Multinational corporations and New Brunswick's forests

by Hillary Bain Lindsay

forbidden_forest.jpg

Illustration by Sylvia Nickerson

About three years ago, Kevin Matthews and a friend rented a 4x4 pickup truck and headed North up a logging road. Matthews has worked with forest communities all over the world, from Chile to Costa Rica to Malaysia, but on this day his aim was to discover the true state of the forests in his home province of New Brunswick. What he found confirmed his worst fears, "Though there are bits of the original and beautiful Acadian Forest that still stand, most of it is in a depleted and ruinous state."

Matthews felt that others needed to see what he had witnessed on New Brunswick's remote logging roads. The result is Forbidden Forest, a documentary directed by Matthews who hopes it will provide a starting point "from which people can begin to regain control of their communities and their resources."

The film opens in Helsinki, which is surprising considering it is a documentary about New Brunswick's forests, but this makes sense once the viewer understands that one third of the province's Crown land is controlled by a Finnish multinational. The movie's heroes - Acadian woodlot owner Jean Guy Comeau, and artist and winemaker Francis Wishart - are in Finland to attend the shareholders meeting of UPM---one of the world's largest paper companies. "Both [characters] are in Finland to demand some accountability for the impact the company is having on the people and the environment of New Brunswick," explains Matthews. And so begins the bizarre tale of the 'little guy,' who seeks accountability in a foreign boardroom for the management of the forests in his own backyard.

Five multinational corporations hold the licenses to all of New Brunswick's Crown land, explains David Coon, Policy Director for the Conservation Council of New Brunswick (CCNB) and a story consultant for Forbidden Forest. Just two of these corporations, the New Brunswick-based Irving Company and the Finnish based UPM-Kymmene, control nearly two thirds of this publicly owned forest. UPM and Irving also process the wood fiber, "When you put them [wood product manufacturing corporations] in charge of managing the forest then it becomes an industrial process like anything else," explains Coon. "The management wants to supply fiber to the mills as cheaply and quickly and simply as possible...regardless of the impacts on employment and local economic development."

The result, according to Coon, is that the forests are not only being cut down at an astonishing rate but have also been "shut down" as a viable way for people to earn a livelihood. "There are far fewer people working in the woods now than there used to be. And those who are working in the woods -operating the machinery - are having a lot of trouble making a reasonable income." As one woodworker in the film puts it, "They're going to cut everything down. The big corporations don't care about us."
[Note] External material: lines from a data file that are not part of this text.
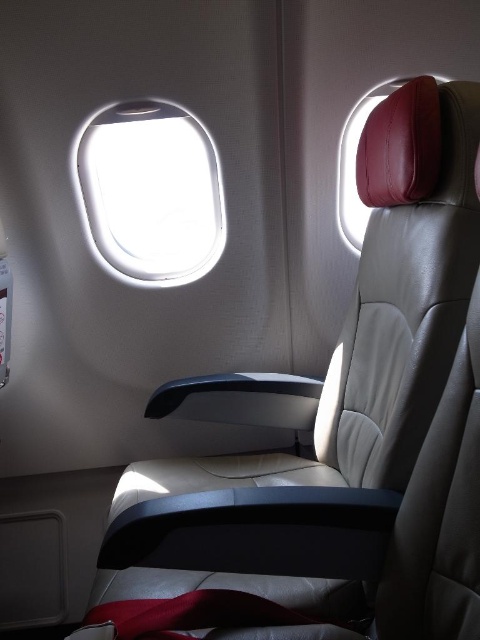 Where is `transparent glass airplane window at upper center`? The image size is (480, 640). transparent glass airplane window at upper center is located at coordinates (149, 193).

Identify the location of transparent glass airplane window at upper center. The image size is (480, 640). (149, 193).

Identify the location of transparent glass airplane window at upper center. This screenshot has width=480, height=640. (149, 193). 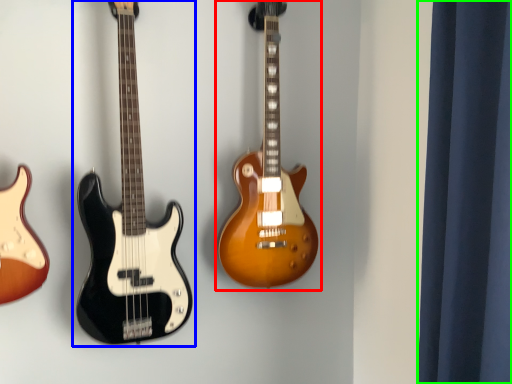 Question: Considering the real-world distances, which object is closest to guitar (highlighted by a red box)? guitar (highlighted by a blue box) or curtain (highlighted by a green box).

Choices:
 (A) guitar
 (B) curtain

Answer: (A) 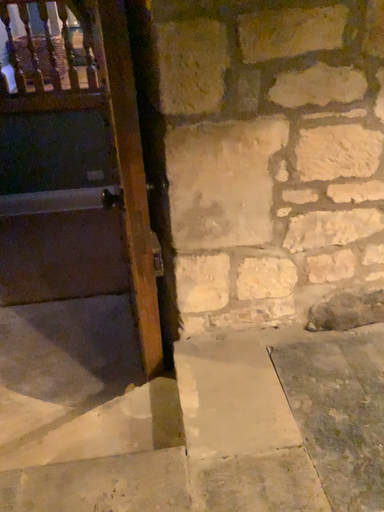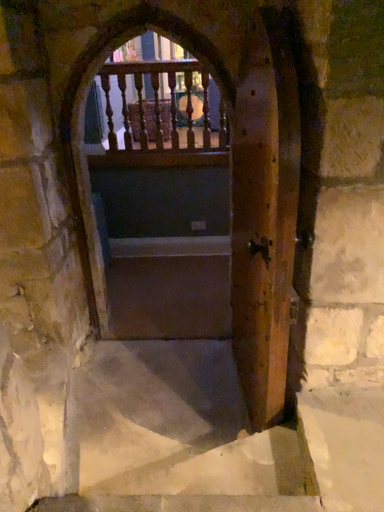 Question: Which way did the camera rotate in the video?

Choices:
 (A) rotated upward
 (B) rotated downward

Answer: (A) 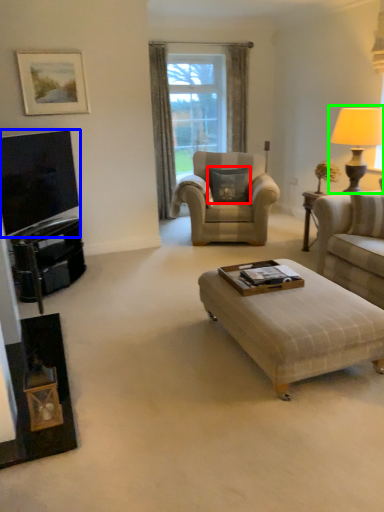 Question: Which object is positioned farthest from pillow (highlighted by a red box)? Select from television (highlighted by a blue box) and table lamp (highlighted by a green box).

Choices:
 (A) television
 (B) table lamp

Answer: (A) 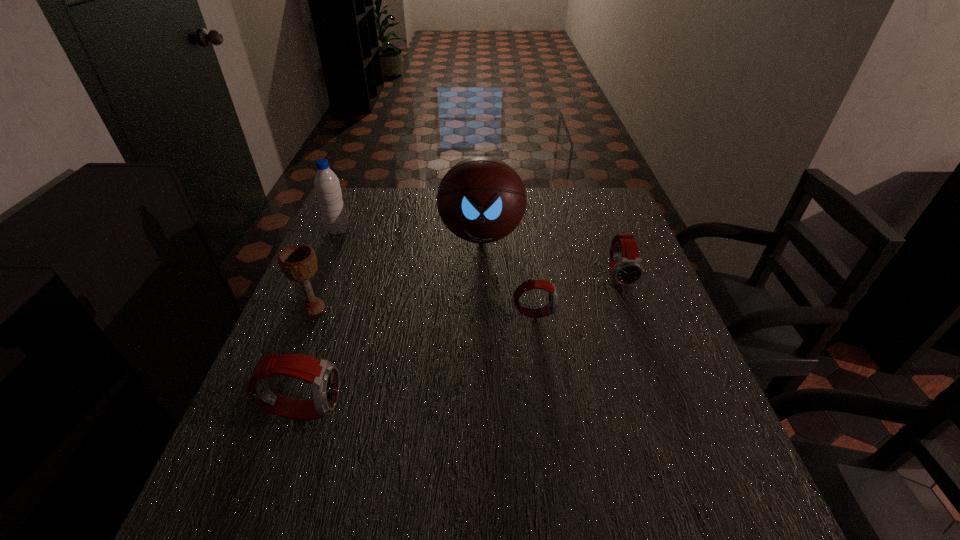 Identify the location of free location located on the face of the shortest object. (584, 313).

The height and width of the screenshot is (540, 960). Identify the location of free space located 0.240m on the face of the farthest watch. (653, 372).

Identify the location of blank space located on the front of the water bottle. This screenshot has width=960, height=540. (304, 313).

Where is `vacant point located 0.270m on the back of the chalice`? Image resolution: width=960 pixels, height=540 pixels. vacant point located 0.270m on the back of the chalice is located at coordinates (344, 234).

In order to click on blank area located 0.310m on the right of the basketball in this screenshot , I will do `click(629, 235)`.

This screenshot has width=960, height=540. In order to click on water bottle that is at the far edge in this screenshot , I will do `click(327, 186)`.

Where is `basketball that is positioned at the far edge`? basketball that is positioned at the far edge is located at coordinates (481, 199).

Where is `object that is positioned at the near edge`? The height and width of the screenshot is (540, 960). object that is positioned at the near edge is located at coordinates (323, 377).

Where is `watch present at the left edge`? This screenshot has height=540, width=960. watch present at the left edge is located at coordinates (323, 377).

Identify the location of water bottle positioned at the left edge. (327, 186). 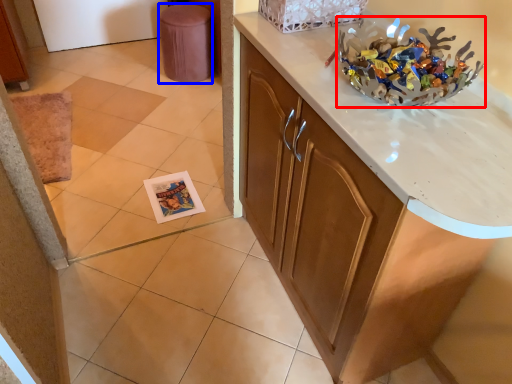 Question: Which of the following is the farthest to the observer, stuff (highlighted by a red box) or stool (highlighted by a blue box)?

Choices:
 (A) stuff
 (B) stool

Answer: (B) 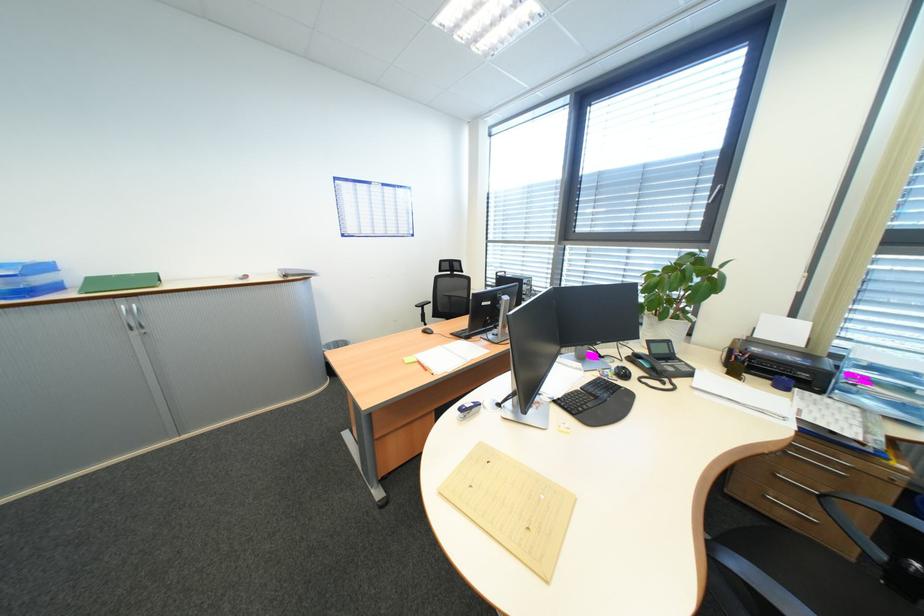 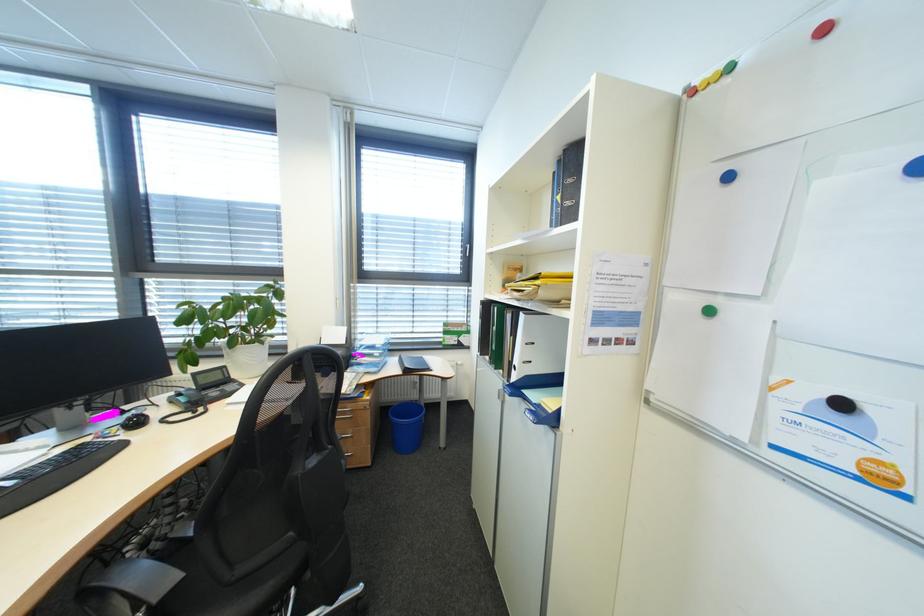 Where in the second image is the point corresponding to (813,347) from the first image?

(355, 344) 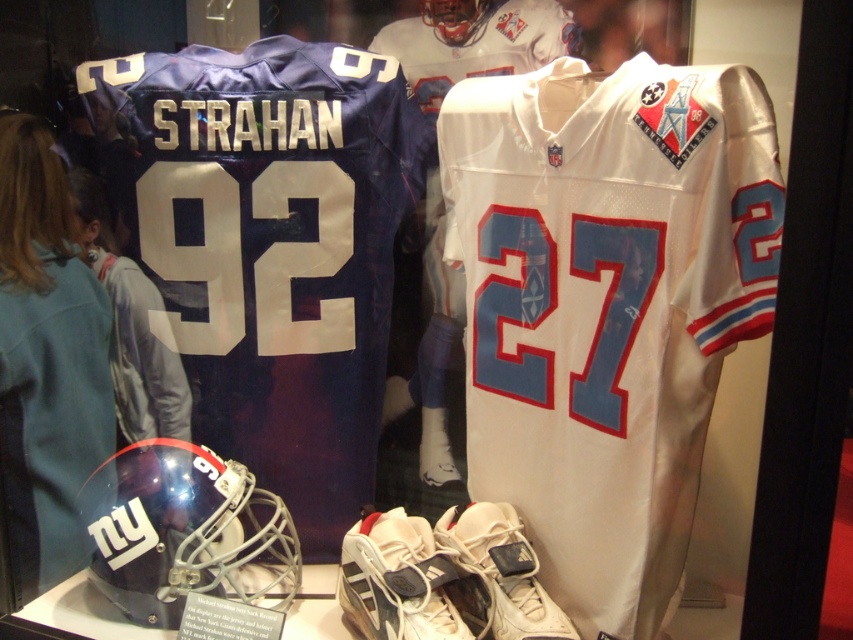 Question: Considering the real-world distances, which object is closest to the white leather shoe at center?

Choices:
 (A) blue fabric helmet at lower left
 (B) white leather shoe at lower center
 (C) light blue fabric at center

Answer: (B)

Question: Among these points, which one is farthest from the camera?

Choices:
 (A) (132, 577)
 (B) (358, 65)

Answer: (B)

Question: Can you confirm if white fabric at center is thinner than white leather shoe at lower center?

Choices:
 (A) yes
 (B) no

Answer: (B)

Question: Where is light blue fabric at center located in relation to white leather shoe at center in the image?

Choices:
 (A) below
 (B) above

Answer: (B)

Question: Which is nearer to the matte blue jersey at upper left?

Choices:
 (A) matte blue jersey at upper center
 (B) shiny blue helmet at lower left
 (C) white leather shoe at center
 (D) light blue fabric at center

Answer: (A)

Question: Is white fabric at center thinner than glossy plastic helmet at upper center?

Choices:
 (A) yes
 (B) no

Answer: (B) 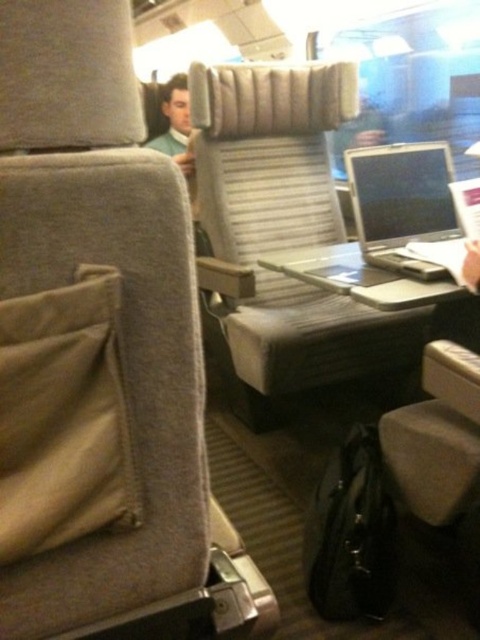 In the scene shown: Can you confirm if satin silver laptop at center is thinner than metallic gray tray at center?

Yes, satin silver laptop at center is thinner than metallic gray tray at center.

Consider the image. Does satin silver laptop at center have a greater height compared to metallic gray tray at center?

Yes, satin silver laptop at center is taller than metallic gray tray at center.

The width and height of the screenshot is (480, 640). What do you see at coordinates (403, 204) in the screenshot?
I see `satin silver laptop at center` at bounding box center [403, 204].

Where is `satin silver laptop at center`? Image resolution: width=480 pixels, height=640 pixels. satin silver laptop at center is located at coordinates (403, 204). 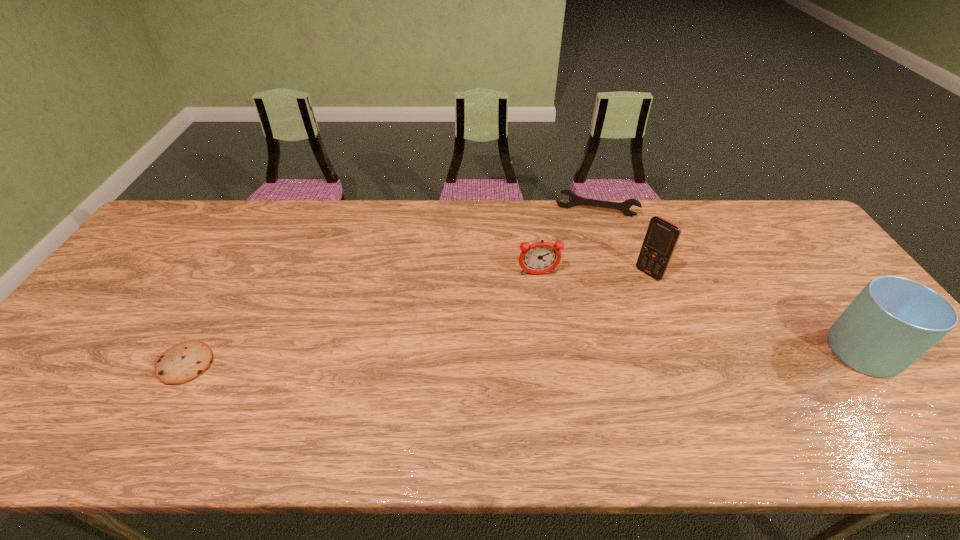 The height and width of the screenshot is (540, 960). Find the location of `free spot on the desktop that is between the shortest object and the mug and is positioned on the front-facing side of the alarm clock`. free spot on the desktop that is between the shortest object and the mug and is positioned on the front-facing side of the alarm clock is located at coordinates (556, 357).

You are a GUI agent. You are given a task and a screenshot of the screen. Output one action in this format:
    pyautogui.click(x=<x>, y=<y>)
    Task: Click on the vacant space on the desktop that is between the leftmost object and the mug and is positioned on the open ends of the wrench
    
    Given the screenshot: What is the action you would take?
    pos(586,357)

Where is `vacant space on the desktop that is between the leftmost object and the rightmost object and is positioned on the screen of the cellular telephone`? vacant space on the desktop that is between the leftmost object and the rightmost object and is positioned on the screen of the cellular telephone is located at coordinates (550, 357).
"Forbidden Forest shows the global reach and local impact of multinational corporations," says Matthews. "But it also shows how governments are no longer serving the public interest, but rather serving the public up to the corporations. This is part of an ongoing global process of transferring public wealth or assets into private hands."

The fact that the Irving family has a virtual monopoly over the print media in the province, serves to both illustrate and compound the problem of corporate control. "Mainstream media has gotten worse and worse at providing citizens with a window on what's going on," says Coon. As a result, viewers of Forbidden Forest might be surprised to see protests made up almost entirely of middle aged men - hardly the stereotypical tree hugger - demanding fairer working conditions in the woods. They might also be surprised to see clear-cuts devastated by heavy machinery in a province that is reported to have 'some of the best forest management in North America." Then again, maybe they won't be surprised at all.

"I do think that most people know that there is something not right about what is going on out on Crown land." says Matthews. "They may not be able to express it exactly, but I believe they know in their gut there is something wrong."

"People long to hear the truth about what is happening in the world around them," says Matthews. "I think the reason that there has been a growing interest in documentaries is because commercial TV and cinema pump out so much material that is out of touch with reality. Documentaries reflect a reality or truth that is closer to what people live and feel."

Despite the rise in popularity of the documentary, Matthews says that making films like Forbidden Forest is harder than ever, "Since the growth of the 'commercial' broadcast industry it has become harder to make movies or tell stories about the issues that I might find more important to tell, as opposed to making TV content for the sake of the greatest commercial return," explains Matthews who says most documentaries, with the exception of recent films like Fahrenheit 9/11 and Supersize Me are not big money makers. "This year, for example, the National Film Board (NFB), a public institution, has had its budget cut again. Yet, I don't think that Forbidden Forest would ever have been produced without the basic and significant support of the NFB."

Ironically, Matthews fears that it is because of films like Forbidden Forest which rely on government funding, that the NFB continues to have its budget cut, "When you think about the capitalists/industrialists having more influence then ever in Ottawa, who would want someone making movies that exposed the truth about how the public wealth is being transferred to private hands?"